• [THE PROBLEM]: Tally the lines in the records underneath that contain the string "Curled", and state the figure by itself.

• [Document layout analysis data]:
--*--
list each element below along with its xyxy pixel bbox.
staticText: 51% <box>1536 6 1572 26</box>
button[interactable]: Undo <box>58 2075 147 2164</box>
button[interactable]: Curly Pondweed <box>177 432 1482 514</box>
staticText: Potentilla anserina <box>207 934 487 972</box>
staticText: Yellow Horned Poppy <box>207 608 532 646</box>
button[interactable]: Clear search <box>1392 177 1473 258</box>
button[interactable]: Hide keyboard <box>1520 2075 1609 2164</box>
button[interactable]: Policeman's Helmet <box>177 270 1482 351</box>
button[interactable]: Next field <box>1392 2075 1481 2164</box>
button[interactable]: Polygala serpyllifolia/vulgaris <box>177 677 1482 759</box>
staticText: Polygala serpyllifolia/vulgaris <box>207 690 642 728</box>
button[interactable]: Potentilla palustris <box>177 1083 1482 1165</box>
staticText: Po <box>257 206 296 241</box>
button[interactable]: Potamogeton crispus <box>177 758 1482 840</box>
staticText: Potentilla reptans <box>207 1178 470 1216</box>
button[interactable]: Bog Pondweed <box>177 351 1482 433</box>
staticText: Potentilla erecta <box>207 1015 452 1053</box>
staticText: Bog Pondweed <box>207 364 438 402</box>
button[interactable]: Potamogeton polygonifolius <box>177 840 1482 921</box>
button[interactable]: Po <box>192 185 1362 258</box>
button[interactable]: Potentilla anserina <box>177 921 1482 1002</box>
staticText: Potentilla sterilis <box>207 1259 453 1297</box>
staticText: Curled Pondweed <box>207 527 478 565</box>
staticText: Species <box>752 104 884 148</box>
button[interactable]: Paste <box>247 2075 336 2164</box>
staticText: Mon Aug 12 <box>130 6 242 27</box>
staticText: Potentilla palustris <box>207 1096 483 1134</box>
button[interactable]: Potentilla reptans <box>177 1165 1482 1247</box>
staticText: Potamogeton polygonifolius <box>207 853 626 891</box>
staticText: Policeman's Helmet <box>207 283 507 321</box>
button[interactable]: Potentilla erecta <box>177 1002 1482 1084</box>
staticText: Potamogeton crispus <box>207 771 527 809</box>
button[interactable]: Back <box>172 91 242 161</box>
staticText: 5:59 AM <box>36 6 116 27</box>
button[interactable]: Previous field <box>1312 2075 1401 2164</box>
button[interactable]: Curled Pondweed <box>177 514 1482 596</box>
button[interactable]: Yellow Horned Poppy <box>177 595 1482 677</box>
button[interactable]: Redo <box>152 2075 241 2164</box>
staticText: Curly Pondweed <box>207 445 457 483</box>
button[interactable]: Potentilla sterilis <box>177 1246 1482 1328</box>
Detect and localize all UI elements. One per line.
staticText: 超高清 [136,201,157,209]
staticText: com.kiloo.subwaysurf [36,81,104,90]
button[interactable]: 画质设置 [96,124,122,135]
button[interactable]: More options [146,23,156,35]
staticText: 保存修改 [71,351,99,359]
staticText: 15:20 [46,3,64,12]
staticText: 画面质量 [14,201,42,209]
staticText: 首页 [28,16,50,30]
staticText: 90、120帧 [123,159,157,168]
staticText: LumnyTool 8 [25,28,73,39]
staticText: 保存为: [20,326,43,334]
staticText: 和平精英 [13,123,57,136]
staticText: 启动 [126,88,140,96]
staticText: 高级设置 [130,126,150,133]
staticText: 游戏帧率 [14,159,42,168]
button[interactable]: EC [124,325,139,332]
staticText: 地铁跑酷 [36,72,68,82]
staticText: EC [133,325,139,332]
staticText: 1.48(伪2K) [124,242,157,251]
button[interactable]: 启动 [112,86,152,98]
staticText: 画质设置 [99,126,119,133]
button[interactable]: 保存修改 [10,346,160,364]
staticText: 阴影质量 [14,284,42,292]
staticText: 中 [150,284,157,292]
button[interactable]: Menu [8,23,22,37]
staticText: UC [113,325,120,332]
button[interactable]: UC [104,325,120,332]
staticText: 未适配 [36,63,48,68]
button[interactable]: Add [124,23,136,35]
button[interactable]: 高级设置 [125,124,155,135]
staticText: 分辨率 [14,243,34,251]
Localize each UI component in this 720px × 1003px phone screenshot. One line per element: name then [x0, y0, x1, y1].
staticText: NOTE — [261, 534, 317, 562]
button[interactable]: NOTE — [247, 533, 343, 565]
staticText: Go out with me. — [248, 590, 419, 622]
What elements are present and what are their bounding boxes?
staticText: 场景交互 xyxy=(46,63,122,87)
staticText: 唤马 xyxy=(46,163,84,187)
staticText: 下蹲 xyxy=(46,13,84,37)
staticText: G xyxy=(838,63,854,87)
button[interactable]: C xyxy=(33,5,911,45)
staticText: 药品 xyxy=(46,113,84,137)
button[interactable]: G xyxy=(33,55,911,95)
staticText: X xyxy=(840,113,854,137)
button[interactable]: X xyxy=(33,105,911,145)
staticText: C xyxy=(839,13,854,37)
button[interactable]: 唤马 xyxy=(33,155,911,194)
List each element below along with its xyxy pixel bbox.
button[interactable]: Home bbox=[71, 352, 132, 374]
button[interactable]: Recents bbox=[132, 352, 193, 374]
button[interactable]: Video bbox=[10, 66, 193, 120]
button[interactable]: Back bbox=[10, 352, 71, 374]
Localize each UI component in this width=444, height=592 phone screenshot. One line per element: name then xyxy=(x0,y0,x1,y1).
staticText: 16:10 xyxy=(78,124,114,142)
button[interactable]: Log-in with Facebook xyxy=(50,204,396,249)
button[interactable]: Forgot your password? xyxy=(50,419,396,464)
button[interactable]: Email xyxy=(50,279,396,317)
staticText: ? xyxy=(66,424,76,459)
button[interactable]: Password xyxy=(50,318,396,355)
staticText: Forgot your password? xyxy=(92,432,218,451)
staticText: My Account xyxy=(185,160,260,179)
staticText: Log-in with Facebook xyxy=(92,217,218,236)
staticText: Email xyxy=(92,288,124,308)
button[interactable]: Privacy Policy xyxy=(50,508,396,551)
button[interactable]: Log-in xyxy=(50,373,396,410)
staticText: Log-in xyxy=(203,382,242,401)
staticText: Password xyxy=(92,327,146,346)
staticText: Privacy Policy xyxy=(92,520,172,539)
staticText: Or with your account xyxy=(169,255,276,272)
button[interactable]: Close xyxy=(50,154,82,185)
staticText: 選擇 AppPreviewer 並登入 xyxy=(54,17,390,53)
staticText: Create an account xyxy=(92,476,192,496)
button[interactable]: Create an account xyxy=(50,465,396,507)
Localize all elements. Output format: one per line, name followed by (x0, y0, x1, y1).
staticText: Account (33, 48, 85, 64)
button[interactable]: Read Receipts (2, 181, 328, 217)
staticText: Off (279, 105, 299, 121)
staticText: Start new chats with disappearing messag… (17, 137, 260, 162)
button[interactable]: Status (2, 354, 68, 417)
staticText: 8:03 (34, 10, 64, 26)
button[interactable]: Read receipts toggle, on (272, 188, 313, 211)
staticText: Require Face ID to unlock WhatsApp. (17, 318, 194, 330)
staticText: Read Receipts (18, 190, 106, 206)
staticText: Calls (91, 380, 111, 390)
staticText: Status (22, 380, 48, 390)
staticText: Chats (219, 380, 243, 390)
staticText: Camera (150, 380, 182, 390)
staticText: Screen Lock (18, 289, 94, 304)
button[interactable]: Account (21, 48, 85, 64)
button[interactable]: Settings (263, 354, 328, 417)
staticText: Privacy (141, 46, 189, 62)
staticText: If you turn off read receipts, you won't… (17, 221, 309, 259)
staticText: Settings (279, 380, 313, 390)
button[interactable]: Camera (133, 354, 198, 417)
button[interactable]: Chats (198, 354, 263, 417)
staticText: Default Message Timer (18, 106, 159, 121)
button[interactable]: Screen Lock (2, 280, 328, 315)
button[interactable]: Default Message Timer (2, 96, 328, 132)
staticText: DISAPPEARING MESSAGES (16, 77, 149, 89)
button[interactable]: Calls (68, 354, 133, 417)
--*--
• [TASK OUTPUT]: 2